ある時、ある運命。ヒロイン・撫子を襲う、ある出来事。
それを皮切りに、運命は次々とドミノ倒しとなり、世界は歪み、
それぞれ「大切な何か」が欠落してる、男性達の物語です。
思わず笑えるシーン(特に英兄弟…)、くすぐったくなるような、暖かいキャラクター達。
優しい前半シナリオを知るからこそ、押し寄せる後半戦の、喪失感。悲劇。
それらから意中の彼の心を救いあげることが、目標となります。
「AVGとして」「ゲームとして」、多くの意味で、私にとってこの作品は★5つでした。
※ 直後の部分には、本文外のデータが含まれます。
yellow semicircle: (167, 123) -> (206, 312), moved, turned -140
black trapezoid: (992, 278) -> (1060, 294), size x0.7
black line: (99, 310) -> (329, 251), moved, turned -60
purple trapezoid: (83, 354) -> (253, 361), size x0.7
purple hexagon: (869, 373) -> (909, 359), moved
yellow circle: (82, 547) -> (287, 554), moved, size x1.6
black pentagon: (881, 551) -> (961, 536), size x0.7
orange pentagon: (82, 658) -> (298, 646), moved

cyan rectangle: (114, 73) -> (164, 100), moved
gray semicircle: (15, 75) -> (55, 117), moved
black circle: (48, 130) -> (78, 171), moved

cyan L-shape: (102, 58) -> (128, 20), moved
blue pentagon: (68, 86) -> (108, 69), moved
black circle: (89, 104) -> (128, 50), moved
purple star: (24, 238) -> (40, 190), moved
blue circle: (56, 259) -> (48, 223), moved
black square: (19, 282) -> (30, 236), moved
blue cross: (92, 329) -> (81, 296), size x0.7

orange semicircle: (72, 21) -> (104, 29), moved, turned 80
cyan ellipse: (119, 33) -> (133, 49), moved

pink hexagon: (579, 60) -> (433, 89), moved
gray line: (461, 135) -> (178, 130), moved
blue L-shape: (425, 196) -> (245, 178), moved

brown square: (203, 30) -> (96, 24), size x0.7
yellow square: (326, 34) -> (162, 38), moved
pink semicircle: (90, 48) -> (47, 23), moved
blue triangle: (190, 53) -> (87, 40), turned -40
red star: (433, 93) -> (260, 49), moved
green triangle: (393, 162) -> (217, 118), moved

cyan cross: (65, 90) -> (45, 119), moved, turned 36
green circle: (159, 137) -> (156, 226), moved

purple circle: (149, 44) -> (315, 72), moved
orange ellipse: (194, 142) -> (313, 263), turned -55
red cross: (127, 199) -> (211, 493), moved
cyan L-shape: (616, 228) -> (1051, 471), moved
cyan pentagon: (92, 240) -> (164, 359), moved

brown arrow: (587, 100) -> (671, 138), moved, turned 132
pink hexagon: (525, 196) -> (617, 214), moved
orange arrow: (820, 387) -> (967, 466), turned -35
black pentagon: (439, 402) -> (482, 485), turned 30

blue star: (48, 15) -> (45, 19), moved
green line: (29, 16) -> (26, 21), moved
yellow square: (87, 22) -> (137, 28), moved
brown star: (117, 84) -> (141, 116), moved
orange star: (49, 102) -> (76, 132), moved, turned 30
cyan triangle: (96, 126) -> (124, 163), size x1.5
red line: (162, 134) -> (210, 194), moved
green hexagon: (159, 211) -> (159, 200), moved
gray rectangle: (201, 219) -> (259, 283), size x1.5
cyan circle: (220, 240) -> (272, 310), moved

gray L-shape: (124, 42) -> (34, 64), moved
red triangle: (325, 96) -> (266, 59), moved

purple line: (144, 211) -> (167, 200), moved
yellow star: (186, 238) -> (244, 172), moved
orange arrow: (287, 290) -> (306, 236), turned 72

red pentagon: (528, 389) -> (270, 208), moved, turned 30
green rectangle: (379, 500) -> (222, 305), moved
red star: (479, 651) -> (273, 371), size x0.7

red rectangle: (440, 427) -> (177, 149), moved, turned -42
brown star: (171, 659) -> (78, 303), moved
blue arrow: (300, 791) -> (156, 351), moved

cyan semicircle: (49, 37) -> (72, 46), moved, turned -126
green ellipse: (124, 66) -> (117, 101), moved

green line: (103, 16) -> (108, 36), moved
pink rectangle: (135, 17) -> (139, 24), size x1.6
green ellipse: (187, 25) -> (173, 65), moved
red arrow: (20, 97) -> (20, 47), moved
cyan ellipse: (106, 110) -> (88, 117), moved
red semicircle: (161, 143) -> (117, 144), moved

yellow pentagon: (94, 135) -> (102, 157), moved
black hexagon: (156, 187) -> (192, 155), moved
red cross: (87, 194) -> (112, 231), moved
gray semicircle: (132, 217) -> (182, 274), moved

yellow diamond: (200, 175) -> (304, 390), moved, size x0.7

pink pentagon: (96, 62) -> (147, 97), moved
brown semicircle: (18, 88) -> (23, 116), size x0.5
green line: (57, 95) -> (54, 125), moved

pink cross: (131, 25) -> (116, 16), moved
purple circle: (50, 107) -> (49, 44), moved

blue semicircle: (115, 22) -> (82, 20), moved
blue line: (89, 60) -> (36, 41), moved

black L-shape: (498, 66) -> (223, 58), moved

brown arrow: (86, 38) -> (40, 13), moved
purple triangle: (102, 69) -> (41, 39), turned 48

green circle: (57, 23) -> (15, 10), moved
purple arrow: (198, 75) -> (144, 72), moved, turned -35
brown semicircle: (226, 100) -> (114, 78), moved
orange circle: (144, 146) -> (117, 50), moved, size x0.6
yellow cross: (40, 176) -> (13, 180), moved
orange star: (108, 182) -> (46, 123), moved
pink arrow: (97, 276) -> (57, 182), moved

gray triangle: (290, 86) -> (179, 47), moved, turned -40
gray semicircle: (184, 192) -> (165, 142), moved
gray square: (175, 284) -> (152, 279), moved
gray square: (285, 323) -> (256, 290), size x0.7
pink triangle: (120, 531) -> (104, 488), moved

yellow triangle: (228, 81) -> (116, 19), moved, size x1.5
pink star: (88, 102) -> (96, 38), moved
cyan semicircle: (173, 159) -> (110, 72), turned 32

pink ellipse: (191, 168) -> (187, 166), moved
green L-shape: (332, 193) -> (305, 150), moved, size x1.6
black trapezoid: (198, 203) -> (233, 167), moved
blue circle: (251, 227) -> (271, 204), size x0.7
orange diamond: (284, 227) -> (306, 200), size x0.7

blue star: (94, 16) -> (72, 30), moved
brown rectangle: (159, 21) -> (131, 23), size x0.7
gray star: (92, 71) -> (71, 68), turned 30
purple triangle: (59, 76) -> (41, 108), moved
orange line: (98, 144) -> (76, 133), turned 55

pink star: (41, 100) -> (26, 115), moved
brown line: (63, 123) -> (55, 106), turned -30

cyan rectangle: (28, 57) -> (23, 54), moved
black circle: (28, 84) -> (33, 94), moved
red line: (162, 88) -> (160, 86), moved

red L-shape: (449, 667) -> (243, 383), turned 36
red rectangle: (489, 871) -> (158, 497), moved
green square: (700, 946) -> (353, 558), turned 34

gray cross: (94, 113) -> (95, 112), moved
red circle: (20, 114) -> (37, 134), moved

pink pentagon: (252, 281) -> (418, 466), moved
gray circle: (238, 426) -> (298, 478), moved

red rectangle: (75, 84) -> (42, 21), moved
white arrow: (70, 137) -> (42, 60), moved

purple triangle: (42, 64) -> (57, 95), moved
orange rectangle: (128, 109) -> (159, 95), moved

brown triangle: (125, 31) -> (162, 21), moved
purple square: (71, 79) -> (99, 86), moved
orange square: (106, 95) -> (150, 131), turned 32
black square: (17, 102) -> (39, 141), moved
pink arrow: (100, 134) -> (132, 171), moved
各キャラクターをプレイし、久しぶりにコントローラーとティッシュ箱を往復させられました。
ただ、これもまたAVGという名の「パズル」です。
一つ一つのEDは、個々がパズルのピースです。何故、この課題メンバーなのか
何故、壊れたのか?「あの日」撫子の身に、何が起こったのか…
一つ二つのEDでは、全ての繋がりを見渡すことはできません。
誰かの幸せを望めば、他の誰かの望みを絶つ物語です。
その中で、どういう「幸せ」「始まり」を掴むのか?というお話です。
万人には勧めません。
しかし…涙腺を崩壊させられる音楽。光に溶けてゆくような、儚くも美しいムービー。
キャラの心理描写。声優さん達の演技力(キャラがキャラだけに、ものすごいものを披露してる方が何人かいます)
チェスの役名、壊れた懐中時計…等の、なにげないアイテムやキーワード…
世界を彩る、異様な演出力の高さに、気がつけばどっぷり浸かってしまいます。
システムに関して、「いらない作業はオトメイトの十八番…!」と身構えておりましたが、
入力システムも「とある場面」で演出に一役買ってます。
クリア後の楽しみも充実してます…是非全キャラコンプリートを。涙がにじむような、優しい後日談が待っています。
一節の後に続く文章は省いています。